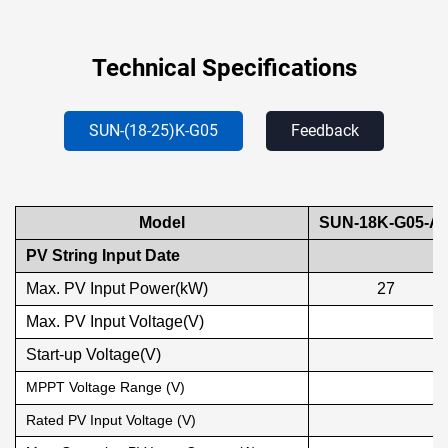
Technical Specifications
SUN-(18-25)K-G05
Feedback
Model
SUN-18K-G05-A
PV String Input Date
Max. PV Input Power(kW)
27
Max. PV Input Voltage(V)
Start-up Voltage(V)
MPPT Voltage Range (V)
Rated PV Input Voltage (V)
◇ ◇ ◇ ◇ ◇
** TASK DETAILS **
What you give back must match the entries exactly, apart from the omitted pictures.

** OUTPUT **
Technical Specifications
SUN-(18-25)K-G05
Feedback
Model
SUN-18K-G05-A
PV String Input Date
Max. PV Input Power(kW)
27
Max. PV Input Voltage(V)
Start-up Voltage(V)
MPPT Voltage Range (V)
Rated PV Input Voltage (V)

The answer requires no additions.